------ THE RECORDS ------
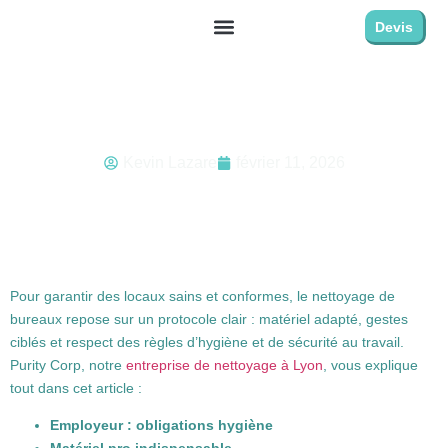
Devis
Nettoyage bureaux professionnels :
protocole et obligations
Kevin Lazare
février 11, 2026
Pour garantir des locaux sains et conformes, le nettoyage de
bureaux repose sur un protocole clair : matériel adapté, gestes
ciblés et respect des règles d’hygiène et de sécurité au travail.
Purity Corp, notre
entreprise de nettoyage à Lyon
, vous explique
tout dans cet article :
Employeur : obligations hygiène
------
§ WHAT YOU ARE ASKED TO DO: The response must consist solely of the lines from the one with "Purity Corp, notre" through the end of the listing above, copied exactly; please include the first and the last.

§ SOLUTION TO THIS EXERCISE:
Purity Corp, notre
entreprise de nettoyage à Lyon
, vous explique
tout dans cet article :
Employeur : obligations hygiène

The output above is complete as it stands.